Many cancers are caused by “fusion genes,” two genes that merge and produce a defective, fused protein product that is likely to activate cell-protective mechanisms. The research group assembled over a dozen cancer cell lines that carried fusion genes, representing lung cancer, RMS, and another type of sarcoma, and administered a recently developed chemical compound called MAL3-101, which is known to inhibit HSP70’s actions.

They found that RMS was unusually vulnerable to MAL3-101 treatment—the compound killed more RMS cells than those from any other cancer type. More surprisingly, it even killed RMS cells that did not carry fusion genes.

Further experiments showed that the RMS cells were indeed killed via the UPR: after HSP70’s actions were blocked, unfolded proteins built up in the cell, which ultimately activated a UPR-related protein called CHOP, which prompts faulty cells to commit suicide.

Though the dominant approach to fighting cancer is to kill cells by targeting cellular pathways affected by “driver mutations” such as fused genes, the MAL3-101 results indicated that it might be possible to stem cancer growth by targeting protective mechanisms like HSP70 directly.

This approach may have particular importance for pediatric patients, said Sabnis, co-first author of the new study with Christopher J. Guerrerio, PhD, research assistant professor in Brodsky’s lab at the University of Pittsburgh, because childhood cancers tend to have many fewer mutations than those seen in adults. 

“This study really identified a whole new area of cancer cell biology,” Sabnis, assistant professor of pediatrics, said. “It shows that HSP70 dependence is a very specific vulnerability for RMS cells and can serve as a therapeutic target. These findings change the paradigm for thinking about how to develop new drugs in these sorts of diseases, because we don’t necessarily need to look for mutations—there are other ways to find targets.”

And because compounds like MAL3-101 affect different mechanisms than those targeted by chemotherapy and radiation, HSP70 inhibitors could potentially be used in conjunction with those treatments, a combined approach Sabnis said has proven effective in battles against other deadly diseases such as tuberculosis and HIV.

“For the patients, the promise is that it's a new approach to therapy,” Sabnis said. “It’s something that works completely differently from everything else that we’re currently using.”

In addition to Weissman, Walter, Bivona, Sabnis, and Gestwicki, coauthors from UCSF include Bivona laboratory members Saurabh Asthana, PhD, Victor Olivas, Jonathan Shue, Anin Sayana, and Jennifer Flanagan.
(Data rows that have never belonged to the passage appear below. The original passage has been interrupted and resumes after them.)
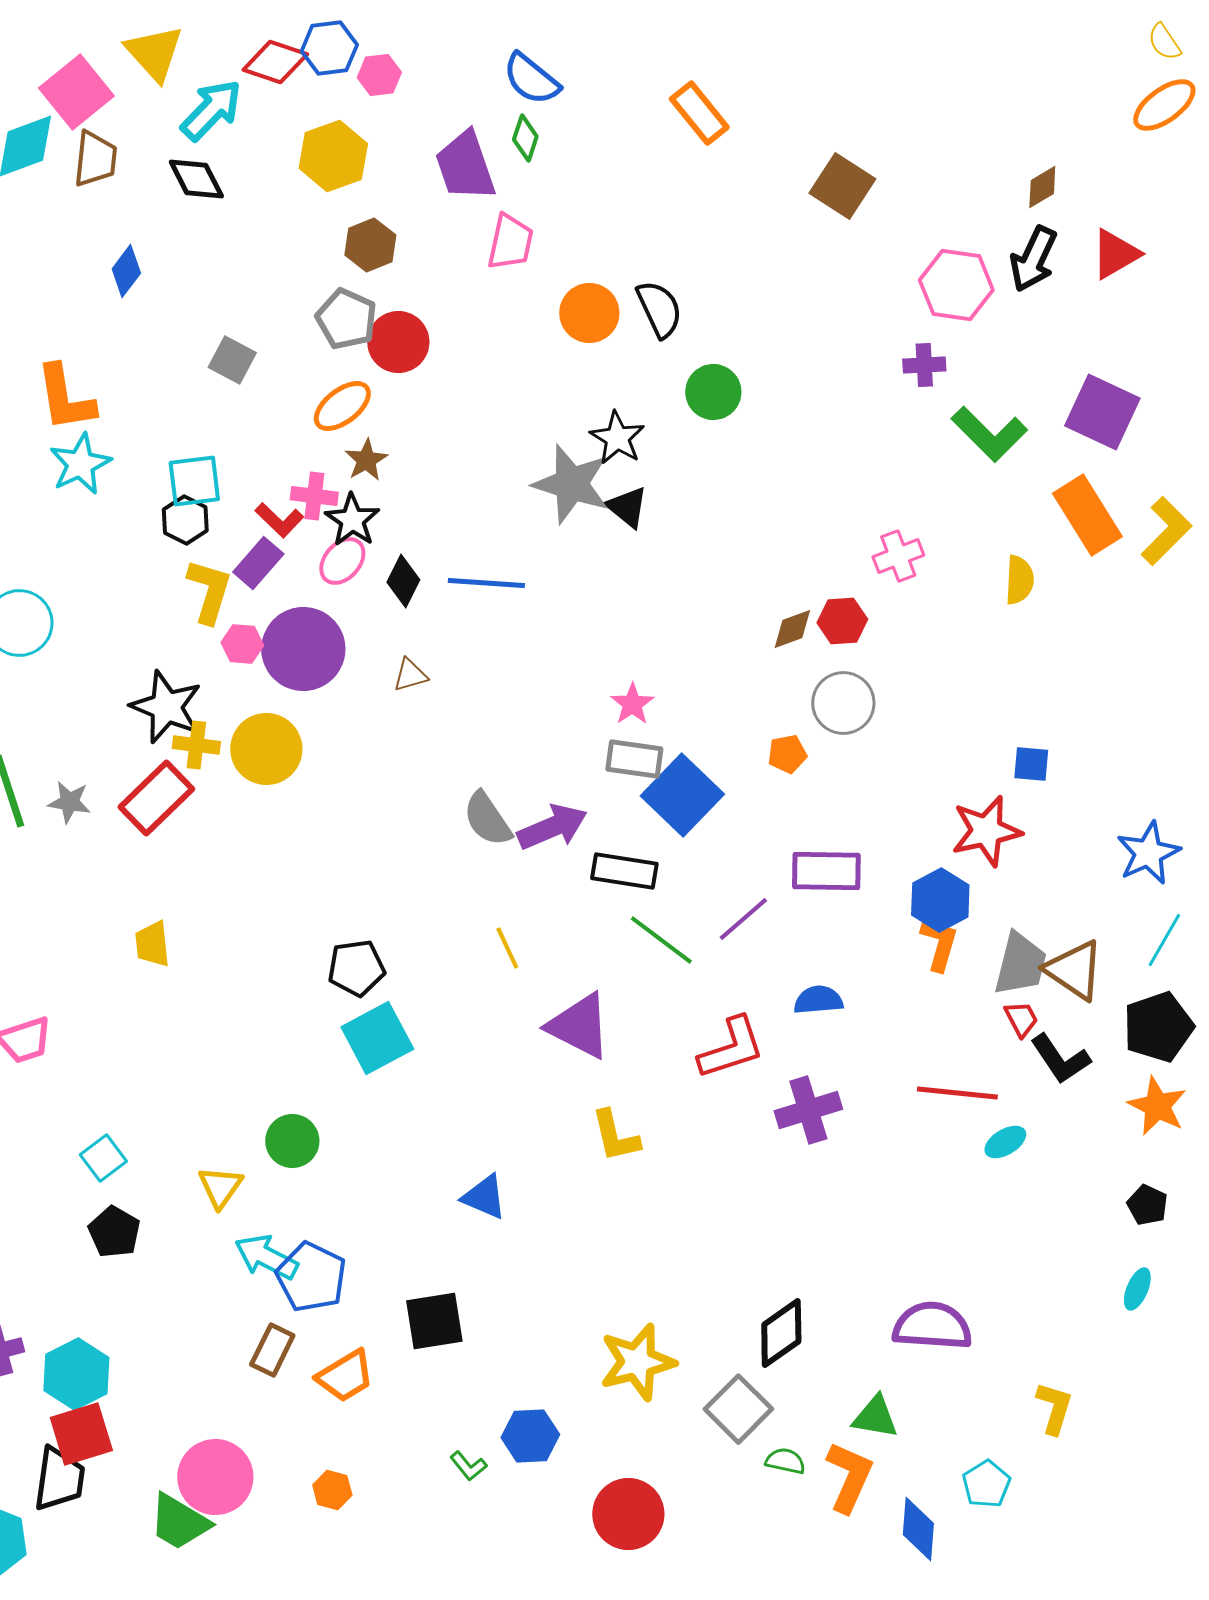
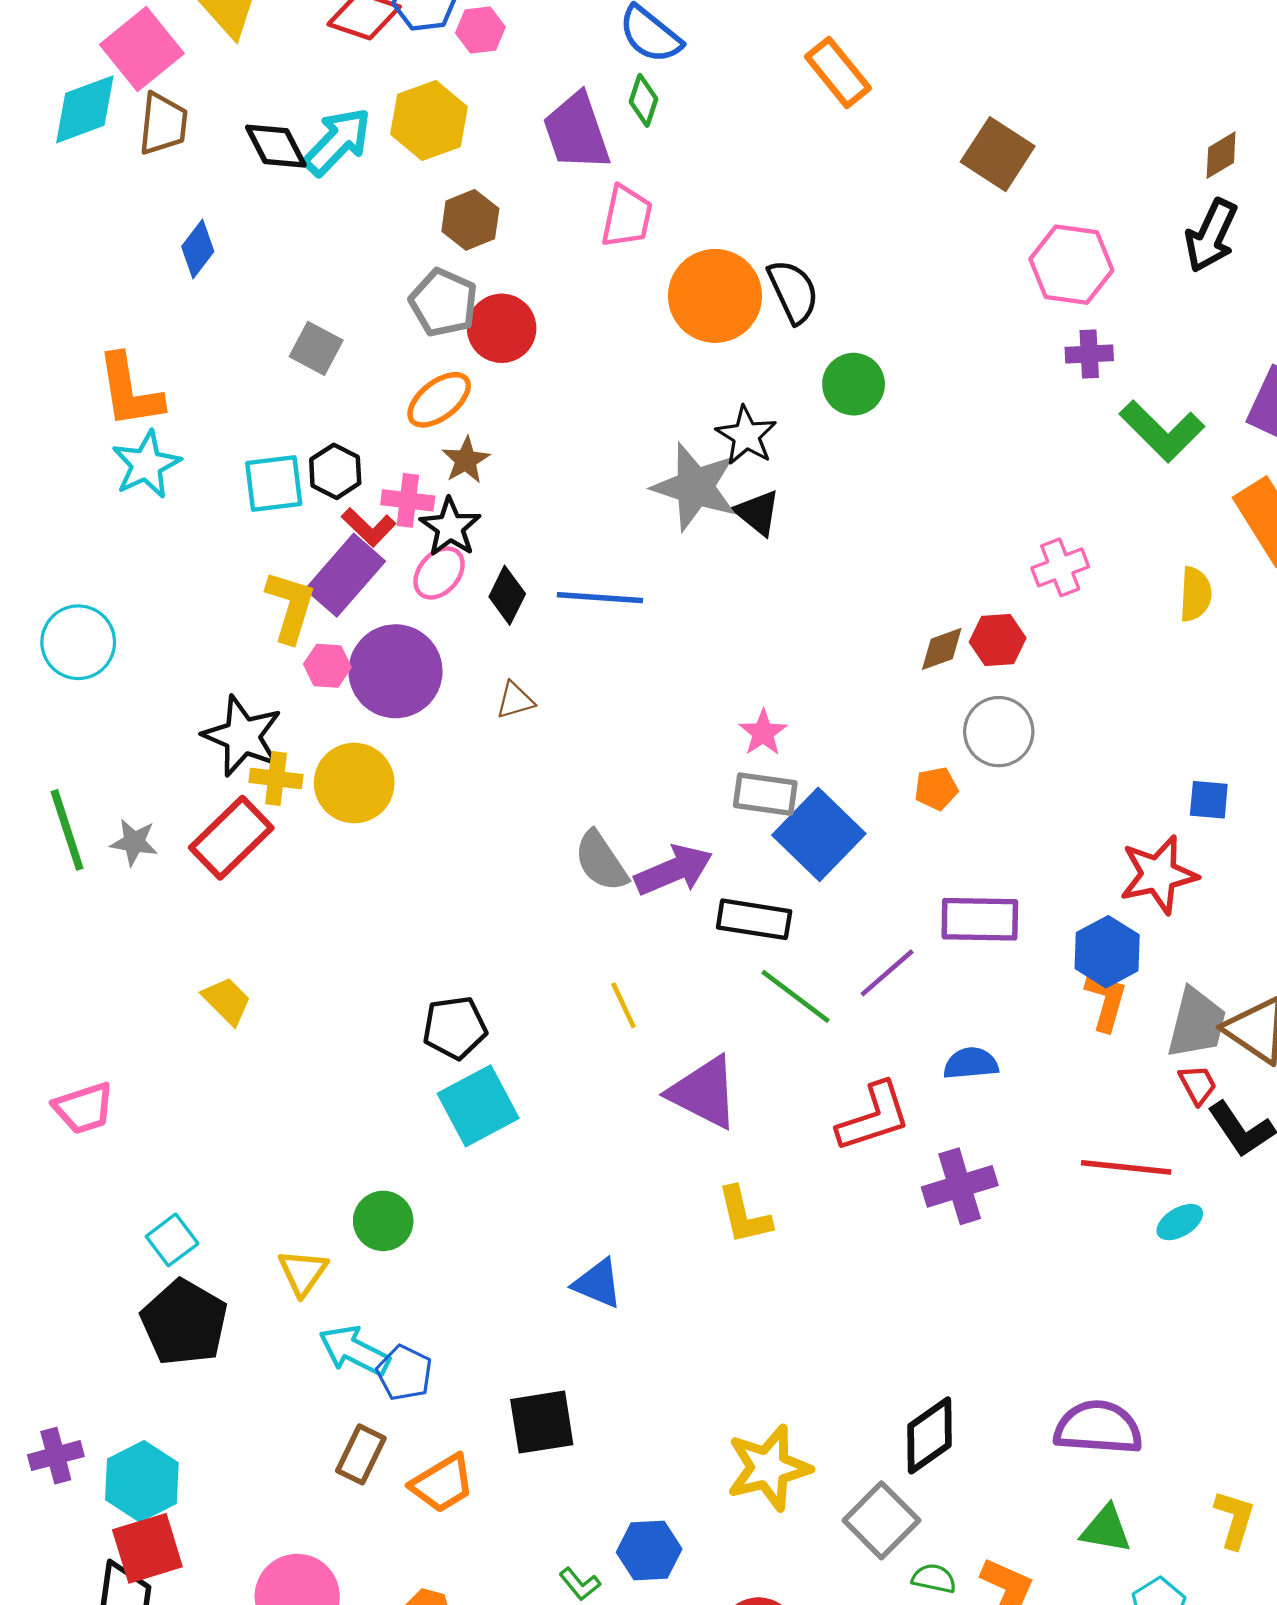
cyan arrow: (211, 110) -> (337, 142), moved
pink hexagon: (956, 285) -> (1071, 265), moved
orange circle: (589, 313) -> (715, 296), size x1.4
black hexagon: (185, 520) -> (335, 471), moved
purple rectangle: (258, 563) -> (345, 575), size x1.4
yellow trapezoid: (152, 944) -> (227, 1001), turned 141
black pentagon: (114, 1232) -> (184, 1323), size x1.5
blue pentagon: (311, 1277) -> (404, 1373), size x0.7
green triangle: (875, 1417) -> (1106, 1529), moved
They were joined by Brodsky and Guerrerio, as well as the University of Pittsburgh’s Peter Wipf, PhD. The team also included Adrienne Paton, PhD, and James Paton, PhD, of the University of Adelaide, South Australia.

Besides the HHMI Collaborative Innovation Award, the work was funded by the National Institutes of Health, a St. Baldrick's Foundation Fellowship, and a Damon Runyon-Sohn Foundation Fellowship.